A decisão do governo federal de aumentar a mistura de etanol anidro na gasolina de 30% para 32% (E32) gerou uma grande discussão entre o governo, montadoras e especialistas do setor automotivo. Enquanto o governo afirma que a medida pode reduzir a dependência da importação de gasolina e ajudar a diminuir custos, fabricantes de veículos e importadoras demonstram preocupação com possíveis impactos nos motores, principalmente em carros mais antigos e modelos movidos apenas a gasolina.
As montadoras alegam que ainda faltam estudos de durabilidade para comprovar que a nova mistura é totalmente segura a longo prazo.
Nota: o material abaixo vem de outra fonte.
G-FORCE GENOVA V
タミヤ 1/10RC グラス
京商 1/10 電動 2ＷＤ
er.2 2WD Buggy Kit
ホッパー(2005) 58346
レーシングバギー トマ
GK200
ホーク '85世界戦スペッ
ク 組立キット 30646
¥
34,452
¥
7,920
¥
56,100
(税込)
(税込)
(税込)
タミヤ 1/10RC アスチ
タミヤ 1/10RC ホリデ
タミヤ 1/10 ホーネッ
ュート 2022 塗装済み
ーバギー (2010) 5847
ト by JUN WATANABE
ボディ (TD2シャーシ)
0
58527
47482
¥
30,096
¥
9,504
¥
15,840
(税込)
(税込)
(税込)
Segundo entidades do setor, testes realizados avaliaram itens como emissões e funcionamento, mas não verificaram o desgaste do motor após milhares de quilômetros de uso. Por isso, elas defendem que sejam feitos novos testes antes da adoção definitiva da gasolina com 32% de etanol.
Nas redes sociais, muitas pessoas passaram a afirmar que as fabricantes poderão negar a garantia de carros 0 km caso o motor apresente problemas por causa da nova gasolina. Até o momento, porém, não há uma confirmação de que isso ocorrerá automaticamente. As montadoras realmente manifestaram preocupação com possíveis danos e pediram mais estudos, mas uma eventual negativa de garantia dependeria da análise de cada caso e das condições previstas pelo fabricante.
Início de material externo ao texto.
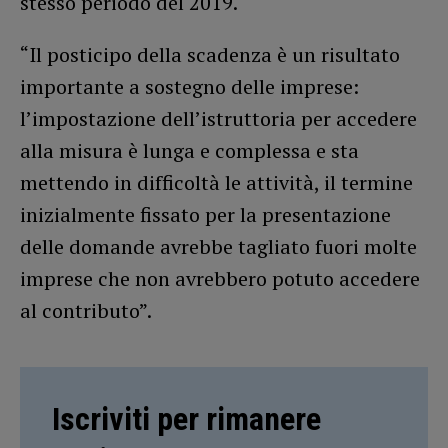
stesso periodo del 2019.
“Il posticipo della scadenza è un risultato
importante a sostegno delle imprese:
l’impostazione dell’istruttoria per accedere
alla misura è lunga e complessa e sta
mettendo in difficoltà le attività, il termine
inizialmente fissato per la presentazione
delle domande avrebbe tagliato fuori molte
imprese che non avrebbero potuto accedere
al contributo”.
Iscriviti per rimanere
Especialistas afirmam que carros flex, que representam a maior parte da frota brasileira, tendem a sofrer menos impactos, pois foram desenvolvidos para trabalhar com diferentes proporções de etanol. Já veículos antigos ou movidos exclusivamente a gasolina podem ser os mais sensíveis à mudança, principalmente em relação ao consumo, autonomia e, em alguns casos, ao funcionamento do motor.
O tema segue gerando debate entre governo, indústria automobilística e especialistas, e os efeitos da nova mistura deverão continuar sendo acompanhados nos próximos meses.